**DIRECTIONS:** Since the records include pictures, leave those out while you reproduce exactly and only the lines from the one containing "adatvédelmi szabályzatot" through the one containing "le meilleur jeune", inclusive.

**GIVEN ENTRIES:**
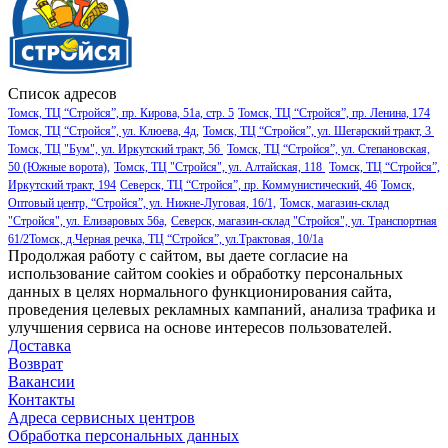
Список адресов
Томск, ТЦ “Стройся”, пр. Кирова, 51а, стр. 5
Томск, ТЦ “Стройся”, пр. Ленина, 174
Томск, ТЦ “Стройся”, ул. Клюева, 4д,
Томск, ТЦ “Стройся”, ул. Шегарский тракт, 3
Томск, ТЦ "Бум", ул. Иркутский тракт, 56
Томск, ТЦ “Стройся”, ул. Степановская,
50 (Южные ворота),
Томск, ТЦ "Стройся", ул. Алтайская, 118
Томск, ТЦ “Стройся”,
Иркутский тракт, 194
Северск, ТЦ “Стройся”, пр. Коммунистический, 46
Томск,
Оптовый центр, “Стройся”, ул. Нижне-Луговая, 16/1,
Томск, магазин-склад
"Стройся", ул. Елизаровых 56а,
Северск, магазин-склад "Стройся", ул. Транспортная
61/2
Томск, д.Черная речка, ТЦ “Стройся”, ул.Трактовая, 10/1а
Продолжая работу с сайтом, вы даете согласие на
использование сайтом cookies и обработку персональных
данных в целях нормального функционирования сайта,
проведения целевых рекламных кампаний, анализа трафика и
улучшения сервиса на основе интересов пользователей.
Доставка
Возврат
Вакансии
Контакты
Адреса сервисных центров
Обработка персональных данных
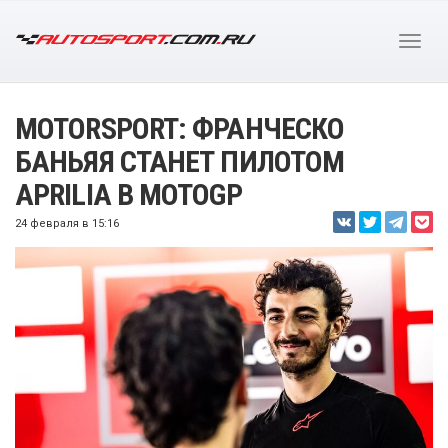
MOTORSPORT: ФРАНЧЕСКО
БАНЬЯЯ СТАНЕТ ПИЛОТОМ
APRILIA В MOTOGP
24 февраля в 15:16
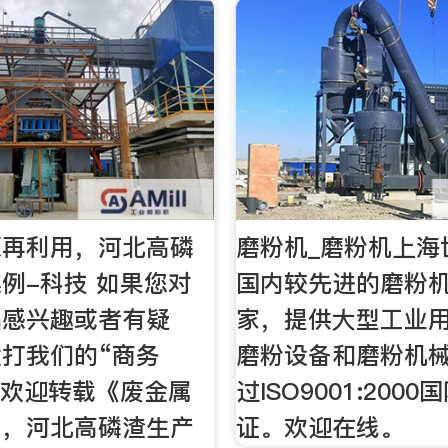
源再利用，河北高磷
磨粉机_磨粉机上海
例-科技 如果您对
国内较先进的磨粉
品感兴趣或者有疑
家，提供大型工业
打我们的“商务
磨粉设备和磨粉机
 欢迎转载《废金属
过ISO9001:200
用，河北高磷渣生产
证。欢迎在线。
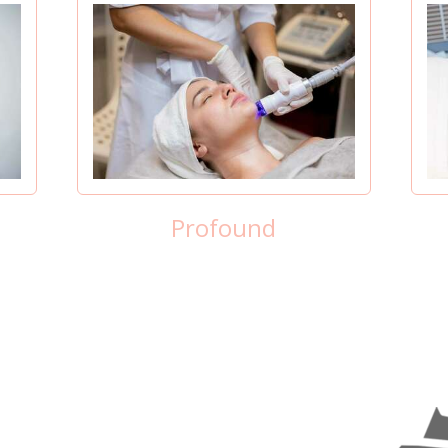
Profound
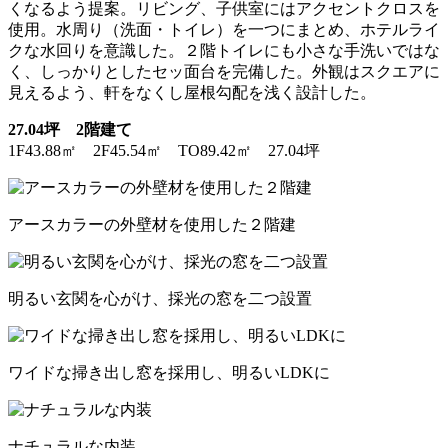
くなるよう提案。リビング、子供室にはアクセントクロスを
使用。水周り（洗面・トイレ）を一つにまとめ、ホテルライ
クな水回りを意識した。２階トイレにも小さな手洗いではな
く、しっかりとしたセッ面台を完備した。外観はスクエアに
見えるよう、軒をなくし屋根勾配を浅く設計した。
27.04坪 2階建て
1F43.88㎡ 2F45.54㎡ TO89.42㎡ 27.04坪
アースカラーの外壁材を使用した２階建
明るい玄関を心がけ、採光の窓を二つ設置
ワイドな掃き出し窓を採用し、明るいLDKに
ナチュラルな内装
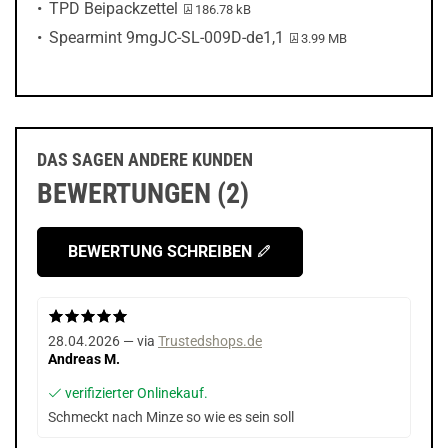
PDF-Datei:
TPD Beipackzettel
186.78 kB
PDF-Datei:
Spearmint 9mgJC-SL-009D-de1,1
3.99 MB
DAS SAGEN ANDERE KUNDEN
BEWERTUNGEN (2)
BEWERTUNG SCHREIBEN
28.04.2026 — via
Trustedshops.de
Andreas M.
verifizierter Onlinekauf.
Schmeckt nach Minze so wie es sein soll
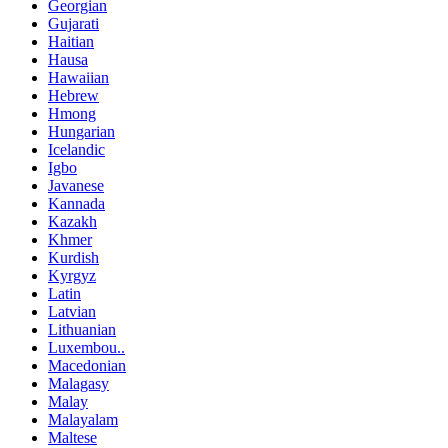
Georgian
Gujarati
Haitian
Hausa
Hawaiian
Hebrew
Hmong
Hungarian
Icelandic
Igbo
Javanese
Kannada
Kazakh
Khmer
Kurdish
Kyrgyz
Latin
Latvian
Lithuanian
Luxembou..
Macedonian
Malagasy
Malay
Malayalam
Maltese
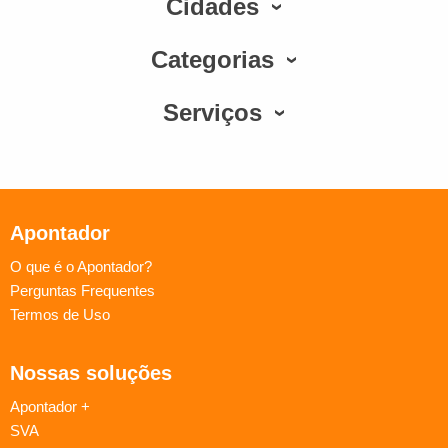
Cidades
Categorias
Serviços
Apontador
O que é o Apontador?
Perguntas Frequentes
Termos de Uso
Nossas soluções
Apontador +
SVA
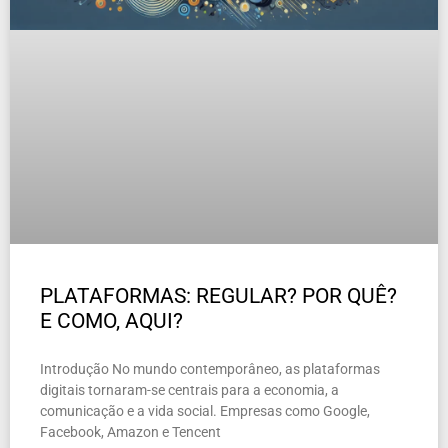
PLATAFORMAS: REGULAR? POR QUÊ?
E COMO, AQUI?
Introdução No mundo contemporâneo, as plataformas
digitais tornaram-se centrais para a economia, a
comunicação e a vida social. Empresas como Google,
Facebook, Amazon e Tencent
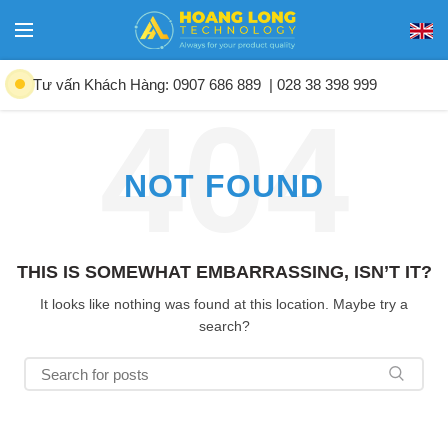
Tư vấn Khách Hàng: 0907 686 889
| 028 38 398 999
NOT FOUND
THIS IS SOMEWHAT EMBARRASSING, ISN’T IT?
It looks like nothing was found at this location. Maybe try a
search?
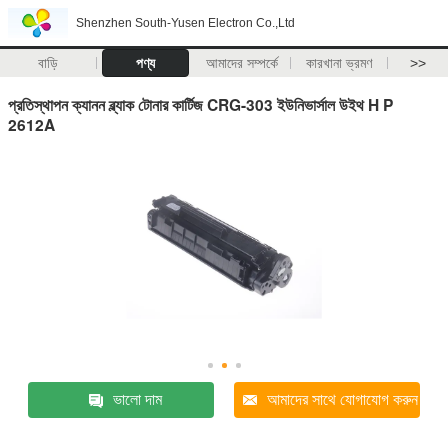
Shenzhen South-Yusen Electron Co.,Ltd
বাড়ি
পণ্য
আমাদের সম্পর্কে
কারখানা ভ্রমণ
>>
প্রতিস্থাপন ক্যানন ব্ল্যাক টোনার কার্টিজ CRG-303 ইউনিভার্সাল উইথ H P
2612A
ভালো দাম
আমাদের সাথে যোগাযোগ করুন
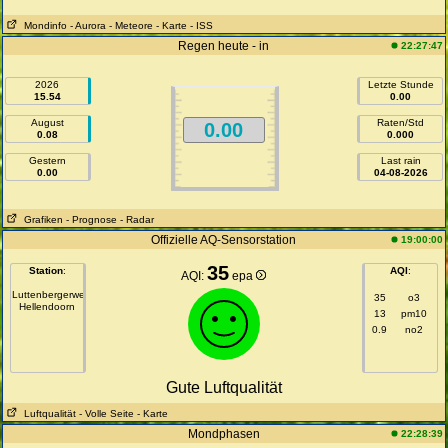
Mondinfo
- Aurora
- Meteore
- Karte
- ISS
Regen heute - in
22:27:47
2026
Letzte Stunde
15.54
0.00
August
Raten/Std
0.00
0.08
0.000
Gestern
Last rain
0.00
04-08-2026
Grafiken
- Prognose
- Radar
Offizielle AQ-Sensorstation
19:00:00
35
Station
:
AQI
:
AQI:
epa
Luttenbergerweg
35
o3
Hellendoorn
13
pm10
0.9
no2
Gute Luftqualität
Luftqualität
- Volle Seite
- Karte
Mondphasen
22:28:39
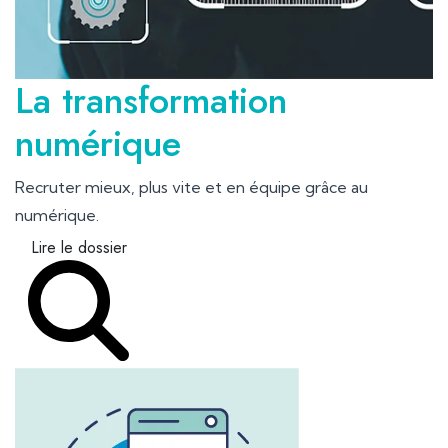
La transformation
numérique
Recruter mieux, plus vite et en équipe grâce au
numérique.
Lire le dossier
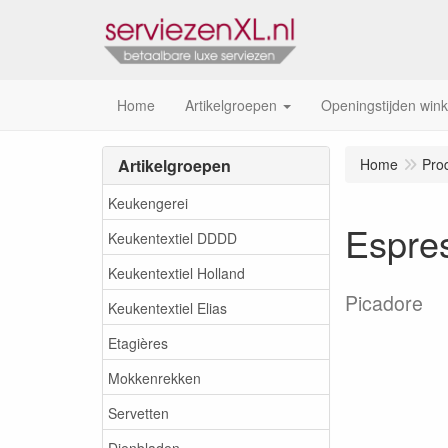
Home
Artikelgroepen
Openingstijden wink
Artikelgroepen
Home
Pro
Keukengerei
Espres
Keukentextiel DDDD
Keukentextiel Holland
Picadore
Keukentextiel Elias
Etagières
Mokkenrekken
Servetten
Dienbladen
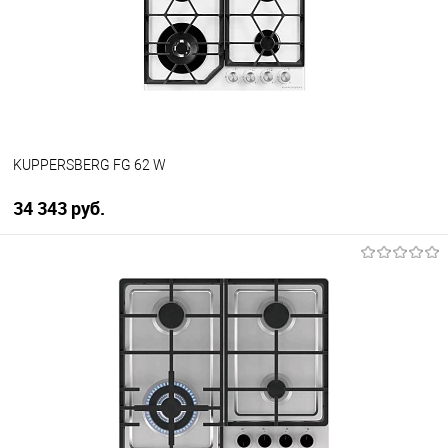
В избранное
В наличии
KUPPERSBERG FG 62 W
34 343 руб.
В корзину
Купить в 1 клик
К сравнению
В избранное
В наличии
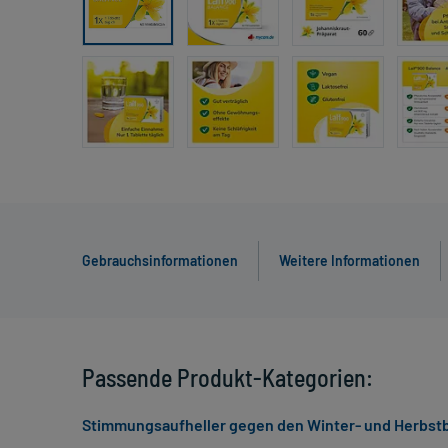
Gebrauchsinformationen
Weitere Informationen
Passende Produkt-Kategorien:
Stimmungsaufheller gegen den Winter- und Herbst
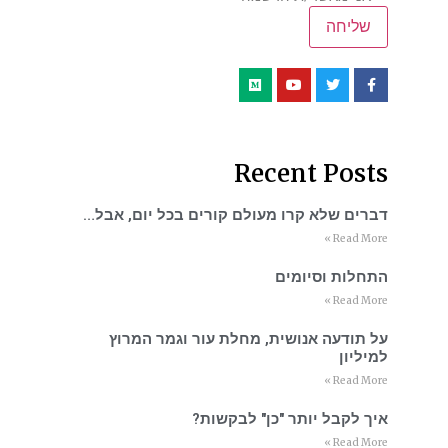
Recent Posts
דברים שלא קרו מעולם קורים בכל יום, אבל…
Read More »
התחלות וסיומים
Read More »
על תודעה אנושית, מחלת עור וגמר המרוץ
למיליון
Read More »
איך לקבל יותר "כן" לבקשות?
Read More »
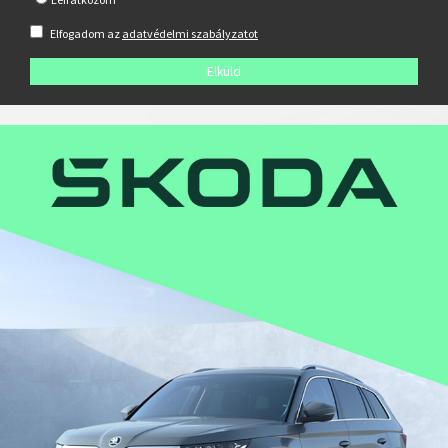
Elfogadom az
adatvédelmi szabályzatot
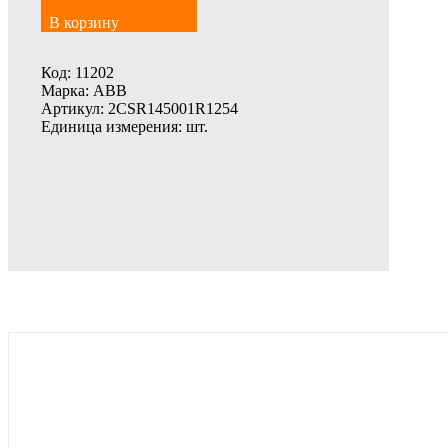
В корзину
Код:
11202
Марка:
ABB
Артикул:
2CSR145001R1254
Единица измерения:
шт.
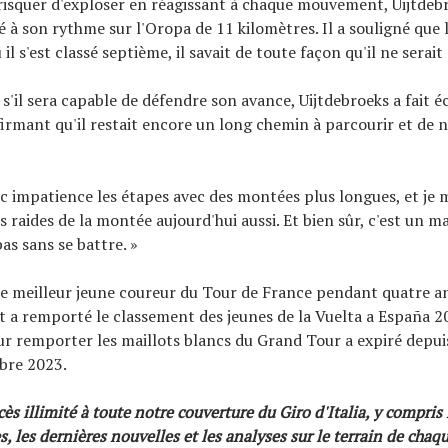
risquer d'exploser en réagissant à chaque mouvement, Uijtdebr
lé à son rythme sur l'Oropa de 11 kilomètres. Il a souligné que 
ù il s'est classé septième, il savait de toute façon qu'il ne serait
 s'il sera capable de défendre son avance, Uijtdebroeks a fait 
firmant qu'il restait encore un long chemin à parcourir et de 
ec impatience les étapes avec des montées plus longues, et je 
s raides de la montée aujourd'hui aussi. Et bien sûr, c'est un ma
s sans se battre. »
le meilleur jeune coureur du Tour de France pendant quatre a
t a remporté le classement des jeunes de la Vuelta a España 2019
r remporter les maillots blancs du Grand Tour a expiré depuis
bre 2023.
s illimité à toute notre couverture du Giro d'Italia, y compris 
s, les dernières nouvelles et les analyses sur le terrain de chaq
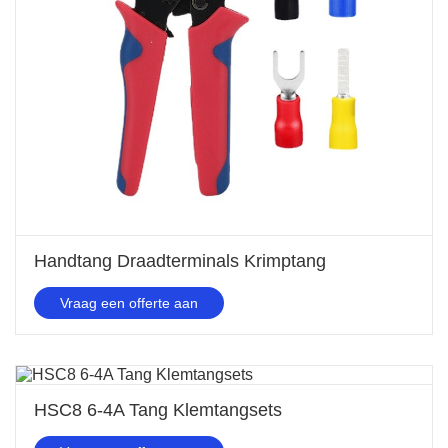
Handtang Draadterminals Krimptang
Vraag een offerte aan
HSC8 6-4A Tang Klemtangsets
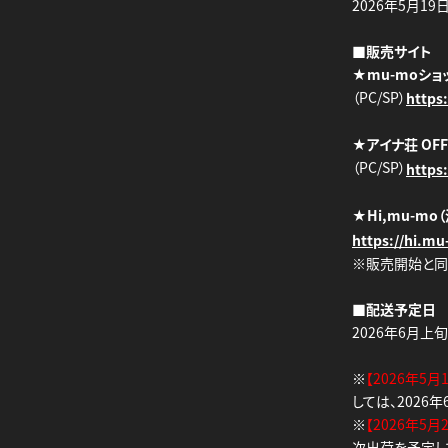
2026年5月19
■販売サイト
★mu-moショ
（PC/SP）
https
★アイナ荘 OFFI
（PC/SP）
https
★Hi,mu-mo
https://hi.mu
※販売開始と同
■配送予定日
2026年6月上
※
【2026年5月
しては、2026
※
【2026年5月
次出荷を予定し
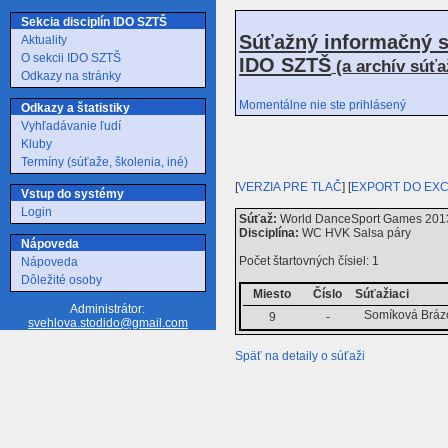
Sekcia disciplín IDO SZTŠ
Súťažný informačný s
Aktuality
O sekcii IDO SZTŠ
IDO SZTŠ
(a archív súť
Odkazy na stránky
Momentálne nie ste prihlásený
Odkazy a štatistiky
Vyhľadávanie ľudí
Kluby
Termíny (súťaže, školenia, iné)
[
VERZIA PRE TLAČ
] [
EXPORT DO EX
Vstup do systémy
Login
Súťaž:
World DanceSport Games 2013 i
Disciplína:
WC HVK Salsa páry
Nápoveda
Počet štartovných čísiel: 1
Nápoveda
Dôležité osoby
Miesto
Číslo
Súťažiaci
Administrátor:
Somíková Brázo
9
-
svehlova.stodido@gmail.com
Späť na detaily o súťaži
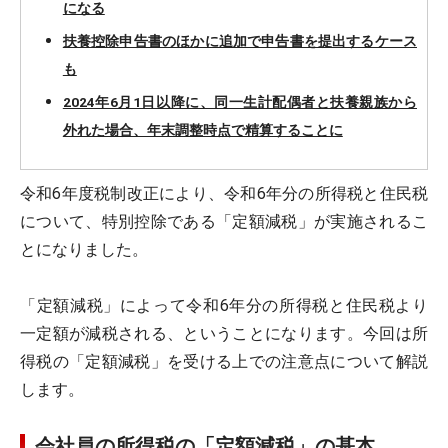
になる
扶養控除申告書のほかに追加で申告書を提出するケース
も
2024年6月1日以降に、同一生計配偶者と扶養親族から
外れた場合、年末調整時点で精算することに
令和6年度税制改正により、令和6年分の所得税と住民税
について、特別控除である「定額減税」が実施されるこ
とになりました。
「定額減税」によって令和6年分の所得税と住民税より
一定額が減税される、ということになります。今回は所
得税の「定額減税」を受ける上での注意点について解説
します。
会社員の所得税の「定額減税」の基本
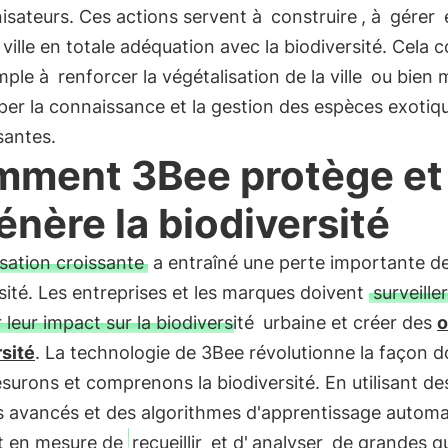
inisateurs. Ces actions servent à
construire
, à
gérer
 ville en totale adéquation avec la biodiversité. Cela 
mple à
renforcer la végétalisation de la ville
ou bien 
er la connaissance et la gestion des espèces exotiq
santes.
ment 3Bee protège et
énère la biodiversité
sation croissante
a entraîné une perte importante de
sité. Les entreprises et les marques doivent
surveiller
 leur impact sur la biodiversité
urbaine et créer des
o
sité
. La technologie de 3Bee révolutionne la façon d
urons et comprenons la biodiversité. En utilisant de
s avancés et des algorithmes d'apprentissage automa
t en mesure de
recueillir
et d'
analyser
de grandes qu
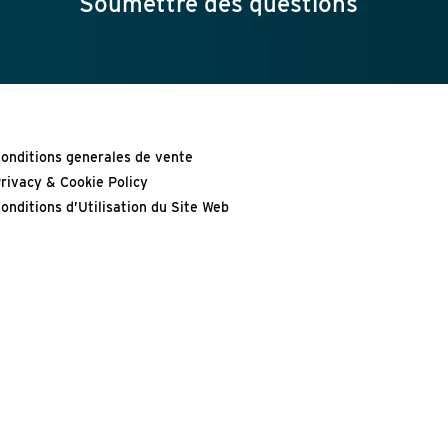
Soumettre des questions
onditions generales de vente
rivacy & Cookie Policy
onditions d’Utilisation du Site Web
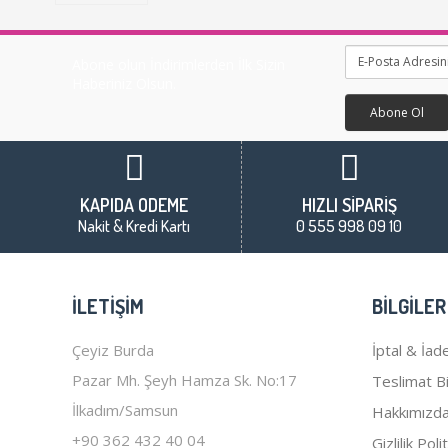
Abone olun İndirimlerden İlk Sizin
Haberiniz Olsun.
Abone Ol
KAPIDA ÖDEME
HIZLI SİPARİŞ
Nakit & Kredi Kartı
0 555 998 09 10
İLETIŞIM
BILGILER
Çeyiz Burda
İptal & İade
Pazar Mh. Şeyh Hamza Sk. No:17
Teslimat Bil
İlkadım/Samsun
Hakkımızd
+90 362 432 40 04
Gizlilik Poli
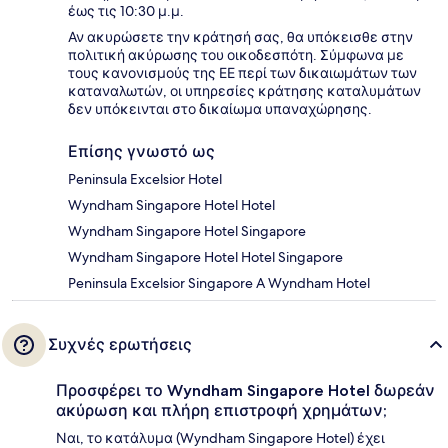
έως τις 10:30 μ.μ.
Αν ακυρώσετε την κράτησή σας, θα υπόκεισθε στην
πολιτική ακύρωσης του οικοδεσπότη. Σύμφωνα με
τους κανονισμούς της ΕΕ περί των δικαιωμάτων των
καταναλωτών, οι υπηρεσίες κράτησης καταλυμάτων
δεν υπόκεινται στο δικαίωμα υπαναχώρησης.
Επίσης γνωστό ως
Peninsula Excelsior Hotel
Wyndham Singapore Hotel Hotel
Wyndham Singapore Hotel Singapore
Wyndham Singapore Hotel Hotel Singapore
Peninsula Excelsior Singapore A Wyndham Hotel
Συχνές ερωτήσεις
Προσφέρει το Wyndham Singapore Hotel δωρεάν
ακύρωση και πλήρη επιστροφή χρημάτων;
Ναι, το κατάλυμα (Wyndham Singapore Hotel) έχει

**REPLY TO THE EXERCISE:**
adatvédelmi szabályzatot
В корзину
Код:
11202
Марка:
ABB
Артикул:
2CSR145001R1254
Единица измерения:
шт.
risquer d'exploser en réagissant à chaque mouvement, Uijtdebr
lé à son rythme sur l'Oropa de 11 kilomètres. Il a souligné que 
ù il s'est classé septième, il savait de toute façon qu'il ne serait
 s'il sera capable de défendre son avance, Uijtdebroeks a fait 
firmant qu'il restait encore un long chemin à parcourir et de 
ec impatience les étapes avec des montées plus longues, et je 
s raides de la montée aujourd'hui aussi. Et bien sûr, c'est un ma
s sans se battre. »
le meilleur jeune coureur du Tour de France pendant quatre a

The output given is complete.